Matières premières : Moscou mise sur l’Égypte pour bâtir une plateforme céréalière et énergétique vers l’Afrique
Confrontée aux restrictions qui perturbent ses débouchés traditionnels depuis le début de la guerre en Ukraine, la Russie accélère la reconfiguration de ses routes commerciales. Dans cette stratégie, l’Égypte se positionne comme un maillon central. Grâce à ses ports, à sa proximité avec les marchés africains et moyen-orientaux, ainsi qu’à son poids dans les importations de blé, Le Caire pourrait devenir la nouvelle plaque tournante des flux russes de céréales et de produits énergétiques.

La perspective d’un hub russo-égyptien dédié aux céréales et à l’énergie marque une nouvelle étape dans la redéfinition des échanges commerciaux de Moscou. L’idée, évoquée au Kremlin lors d’un échange entre Vladimir Poutine et le chef de la diplomatie égyptienne, Badr Abdelatty, s’inscrit dans une volonté claire : sécuriser des relais d’exportation capables de contourner les perturbations imposées par les sanctions occidentales. Dans ce schéma, l’Égypte présente plusieurs atouts. Sa localisation à la jonction de l’Afrique, du Moyen-Orient et des grandes routes maritimes internationales lui confère un rôle naturel de carrefour. Ses infrastructures portuaires, déjà mobilisées dans le transit de marchandises russes, offrent une base crédible pour intensifier les flux vers des marchés tiers.
Le volet agricole apparaît comme le socle le plus avancé de cette coopération.
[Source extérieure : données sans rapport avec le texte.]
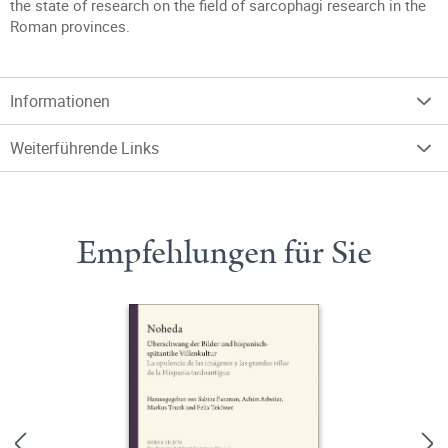
the state of research on the field of sarcophagi research in the
Roman provinces.
Informationen
Weiterführende Links
Empfehlungen für Sie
Premier importateur mondial de blé, l’Égypte demeure l’un des clients majeurs de la Russie sur ce segment stratégique. Les volumes acheminés depuis les ports russes restent élevés, confirmant la solidité d’une relation commerciale devenue essentielle à la sécurité alimentaire égyptienne. Pour Moscou, ce partenariat permet non seulement d’écouler une récolte abondante, mais aussi de consolider une présence durable sur les marchés du Sud. Pour Le Caire, la perspective d’un hub offrirait davantage qu’un simple accès au blé : elle renforcerait sa capacité de stockage, de transformation et de redistribution régionale.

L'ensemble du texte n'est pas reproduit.